Source data >>
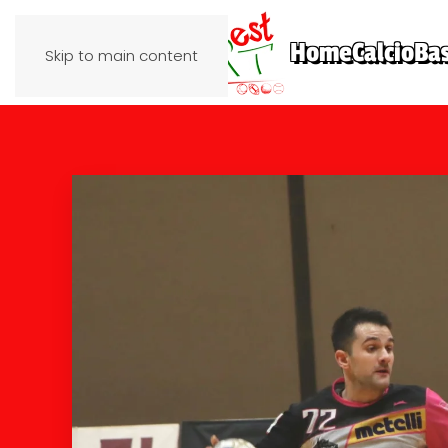
Home
Calcio
Ba
Skip to main content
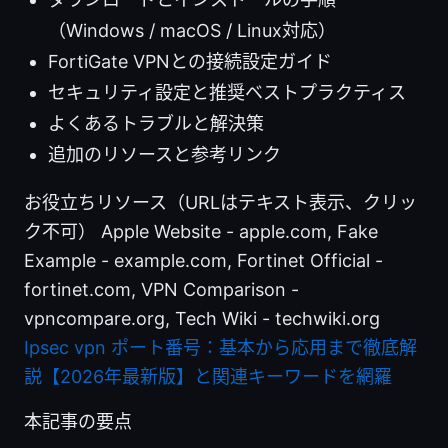
（Windows / macOS / Linux対応）
FortiGate VPNとの接続設定ガイド
セキュリティ設定と推奨ベストプラクティス
よくあるトラブルと解決策
追加のリソースと参考リンク
お役立ちリソース（URLはテキスト表示、クリッ
ク不可） Apple Website - apple.com, Fake
Example - example.com, Fortinet Official -
fortinet.com, VPN Comparison -
vpncompare.org, Tech Wiki - techwiki.org
Ipsec vpn ポート番号：基本から応用まで徹底解
説【2026年最新版】と関連キーワードを網羅
本記事の要点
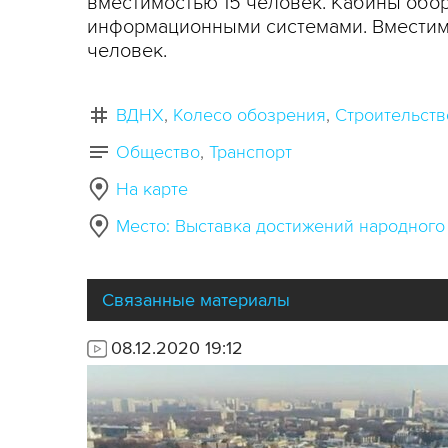
вместимостью 15 человек. Кабины обо
информационными системами. Вместимос
человек.
ВДНХ
Колесо обозрения
Строительств
Общество
Транспорт
На карте
Место: Выставка достижений народного
Связанные материалы
08.12.2020 19:12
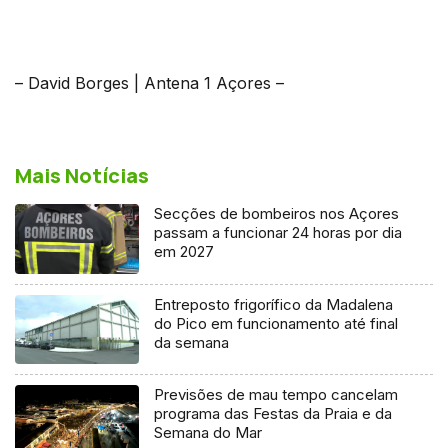
– David Borges | Antena 1 Açores –
Mais Notícias
Secções de bombeiros nos Açores
passam a funcionar 24 horas por dia
em 2027
Entreposto frigorífico da Madalena
do Pico em funcionamento até final
da semana
Previsões de mau tempo cancelam
programa das Festas da Praia e da
Semana do Mar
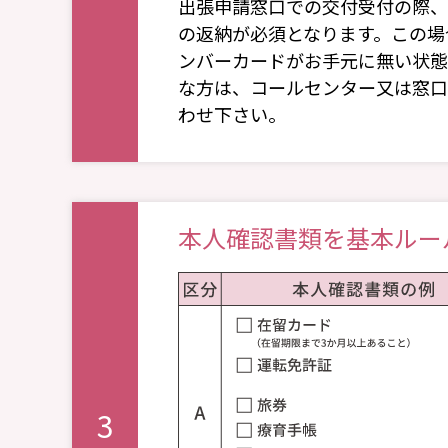
出張申請窓⼝での交付受付の際、
の返納が必須となります。この場
ンバーカードがお⼿元に無い状態
な⽅は、コールセンター⼜は窓⼝
わせ下さい。
本人確認書類を基本ルー
3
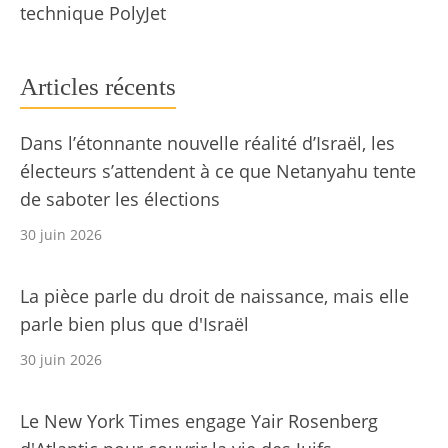
technique PolyJet
Articles récents
Dans l’étonnante nouvelle réalité d’Israël, les
électeurs s’attendent à ce que Netanyahu tente
de saboter les élections
30 juin 2026
La pièce parle du droit de naissance, mais elle
parle bien plus que d'Israël
30 juin 2026
Le New York Times engage Yair Rosenberg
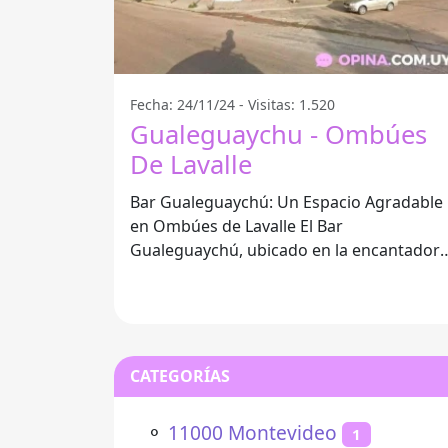
Fecha: 24/11/24 - Visitas: 1.520
Gualeguaychu - Ombúes
De Lavalle
Bar Gualeguaychú: Un Espacio Agradable
en Ombúes de Lavalle El Bar
Gualeguaychú, ubicado en la encantador
localidad de Ombúes de Lavalle, se ha
CATEGORÍAS
⚬
11000 Montevideo
1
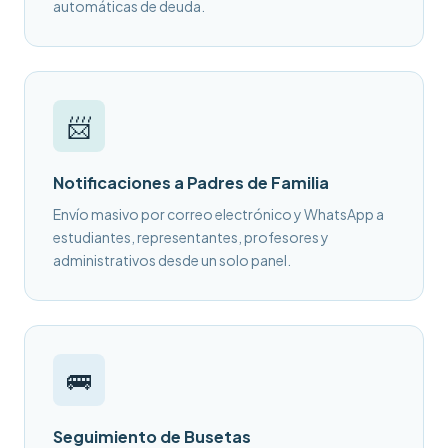
automáticas de deuda.
📨
Notificaciones a Padres de Familia
Envío masivo por correo electrónico y WhatsApp a
estudiantes, representantes, profesores y
administrativos desde un solo panel.
🚌
Seguimiento de Busetas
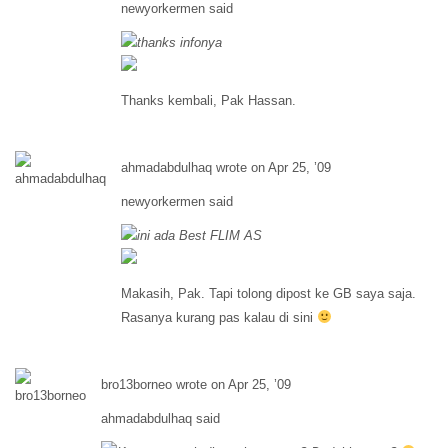
newyorkermen said
thanks infonya
Thanks kembali, Pak Hassan.
ahmadabdulhaq wrote on Apr 25, ’09
newyorkermen said
ini ada Best FLIM AS
Makasih, Pak. Tapi tolong dipost ke GB saya saja.
Rasanya kurang pas kalau di sini
bro13borneo wrote on Apr 25, ’09
ahmadabdulhaq said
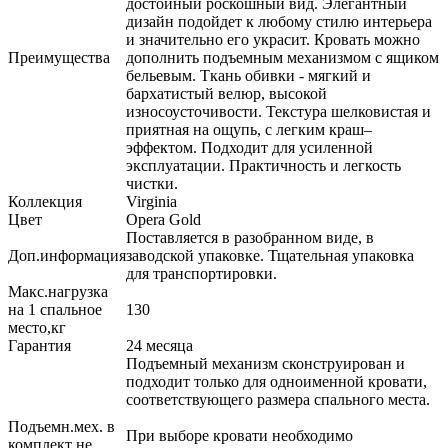
достойный роскошный вид. Элегантный
дизайн подойдет к любому стилю интерьера
и значительно его украсит. Кровать можно
Преимущества
дополнить подъемным механизмом с ящиком
бельевым. Ткань обивки - мягкий и
бархатистый велюр, высокой
износоусточивости. Текстура шелковистая и
приятная на ощупь, с легким краш–
эффектом. Подходит для усиленной
эксплуатации. Практичность и легкость
чистки.
Коллекция
Virginia
Цвет
Opera Gold
Поставляется в разобранном виде, в
Доп.информация
заводской упаковке. Тщательная упаковка
для транспортировки.
Макс.нагрузка
на 1 спальное
130
место,кг
Гарантия
24 месяца
Подъемный механизм сконструирован и
подходит только для одноименной кровати,
соответствующего размера спального места.
Подъемн.мех. в
При выборе кровати необходимо
комплект не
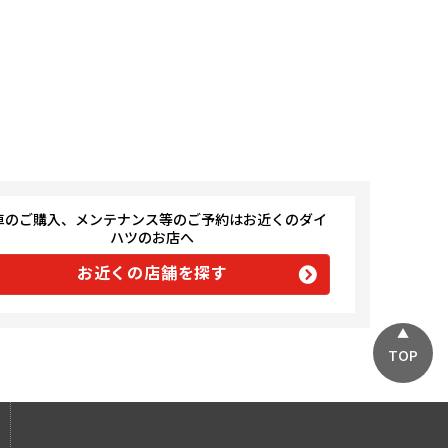
車のご購入、メンテナンス等のご予約はお近くのダイ
ハツのお店へ
お近くの店舗を探す
TOP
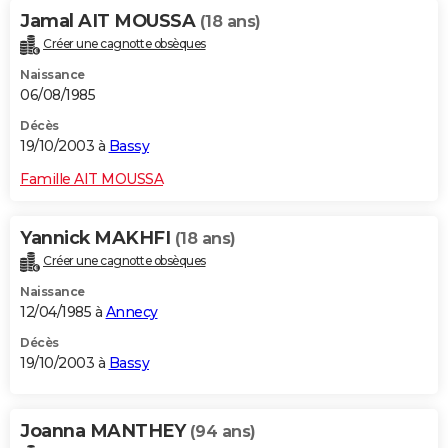
Jamal AIT MOUSSA
(18 ans)
Créer une cagnotte obsèques
Naissance
06/08/1985
Décès
19/10/2003 à
Bassy
Famille AIT MOUSSA
Yannick MAKHFI
(18 ans)
Créer une cagnotte obsèques
Naissance
12/04/1985 à
Annecy
Décès
19/10/2003 à
Bassy
Joanna MANTHEY
(94 ans)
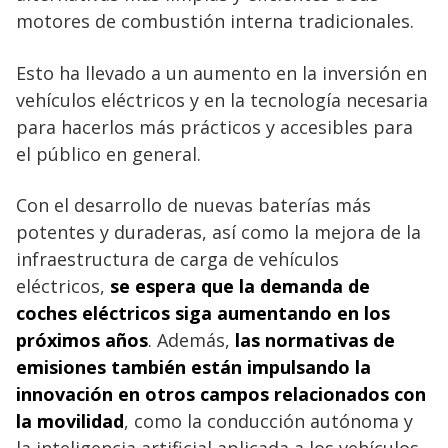
motores de combustión interna tradicionales.
Esto ha llevado a un aumento en la inversión en
vehículos eléctricos y en la tecnología necesaria
para hacerlos más prácticos y accesibles para
el público en general.
Con el desarrollo de nuevas baterías más
potentes y duraderas, así como la mejora de la
infraestructura de carga de vehículos
eléctricos,
se espera que la demanda de
coches eléctricos siga aumentando en los
próximos años
. Además,
las normativas de
emisiones también están impulsando la
innovación en otros campos relacionados con
la movilidad
, como la conducción autónoma y
la inteligencia artificial aplicada a los vehículos.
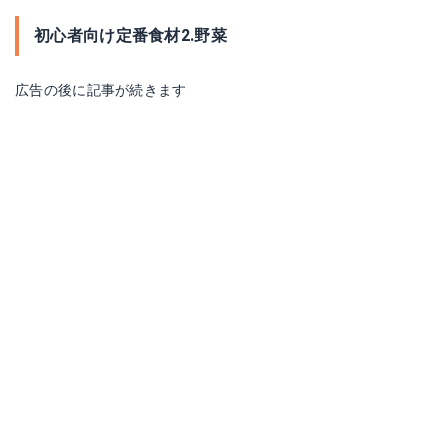
初心者向け定番食材2.野菜
広告の後に記事が続きます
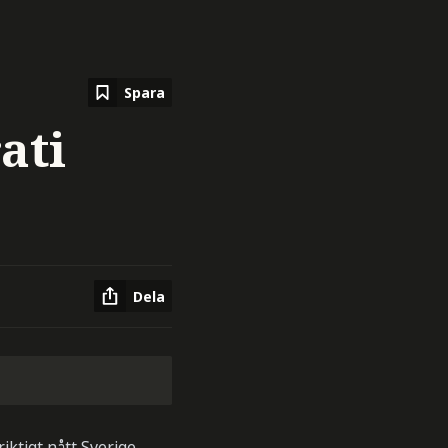
Spara
ati
Dela
iktigt nått Sverige.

Task instructions >>
Only the lines from the one with "Makasih, Pak. Tapi" through the end of the data, both ends included, should be written out exactly, and no pictures should appear.

Answer for this exercise >>
Makasih, Pak. Tapi tolong dipost ke GB saya saja.
Rasanya kurang pas kalau di sini
bro13borneo wrote on Apr 25, ’09
ahmadabdulhaq said
достойный роскошный вид. Элегантный
дизайн подойдет к любому стилю интерьера
и значительно его украсит. Кровать можно
Преимущества
дополнить подъемным механизмом с ящиком
бельевым. Ткань обивки - мягкий и
бархатистый велюр, высокой
износоусточивости. Текстура шелковистая и
приятная на ощупь, с легким краш–
эффектом. Подходит для усиленной
эксплуатации. Практичность и легкость
чистки.
Коллекция
Virginia
Цвет
Opera Gold
Поставляется в разобранном виде, в
Доп.информация
заводской упаковке. Тщательная упаковка
для транспортировки.
Макс.нагрузка
на 1 спальное
130
место,кг
Гарантия
24 месяца
Подъемный механизм сконструирован и
подходит только для одноименной кровати,
соответствующего размера спального места.
Подъемн.мех. в
При выборе кровати необходимо
комплект не
車のご購入、メンテナンス等のご予約はお近くのダイ
ハツのお店へ
お近くの店舗を探す
TOP
Jamal AIT MOUSSA
(18 ans)
Créer une cagnotte obsèques
Naissance
06/08/1985
Décès
19/10/2003 à
Bassy
Famille AIT MOUSSA
Yannick MAKHFI
(18 ans)
Créer une cagnotte obsèques
Naissance
12/04/1985 à
Annecy
Décès
19/10/2003 à
Bassy
Joanna MANTHEY
(94 ans)
motores de combustión interna tradicionales.
Esto ha llevado a un aumento en la inversión en
vehículos eléctricos y en la tecnología necesaria
para hacerlos más prácticos y accesibles para
el público en general.
Con el desarrollo de nuevas baterías más
potentes y duraderas, así como la mejora de la
infraestructura de carga de vehículos
eléctricos,
se espera que la demanda de
coches eléctricos siga aumentando en los
próximos años
. Además,
las normativas de
emisiones también están impulsando la
innovación en otros campos relacionados con
la movilidad
, como la conducción autónoma y
la inteligencia artificial aplicada a los vehículos.
初心者向け定番食材2.野菜
広告の後に記事が続きます
Spara
ati
Dela
iktigt nått Sverige.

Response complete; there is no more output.